# What you have to do
Copy down every line of the data that follows exactly. Omit the pictures.

[Data for this exercise Boundary: Start]

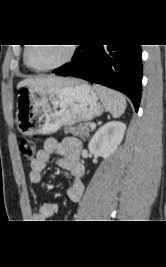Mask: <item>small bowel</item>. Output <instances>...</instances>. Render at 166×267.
Masks as SVG:
<instances>
[{"label": "small bowel", "mask_w": 166, "mask_h": 267, "mask_svg": "<svg viewBox=\"0 0 166 267\" xmlns=\"http://www.w3.org/2000/svg\"><path fill=\"white\" fill-rule=\"evenodd\" d=\"M81 142L74 137H67L61 141L54 138L45 140L44 145L40 148L34 159L30 161L29 181L32 184H39L42 180V172L52 155H59L57 165L68 171L72 176V183L67 190L68 198L72 202H79L82 198L84 185L82 176L84 167L80 162ZM58 213V206L52 202L43 203L39 211L34 213L33 218L37 222L50 218Z\"/></svg>", "instance_id": "c3829d8e"}]
</instances>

[Data for this exercise Boundary: End]

# Task output
Mask: <item>small bowel</item>. Output <instances>...</instances>. Render at 166×267.
Masks as SVG:
<instances>
[{"label": "small bowel", "mask_w": 166, "mask_h": 267, "mask_svg": "<svg viewBox=\"0 0 166 267\" xmlns=\"http://www.w3.org/2000/svg\"><path fill=\"white\" fill-rule=\"evenodd\" d=\"M81 142L74 137H67L61 141L54 138L45 140L44 145L40 148L34 159L30 161L29 181L32 184H39L42 180V172L52 155H59L57 165L68 171L72 176V183L67 190L68 198L72 202H79L82 198L84 185L82 176L84 167L80 162ZM58 213V206L52 202L43 203L39 211L34 213L33 218L37 222L50 218Z\"/></svg>", "instance_id": "c3829d8e"}]
</instances>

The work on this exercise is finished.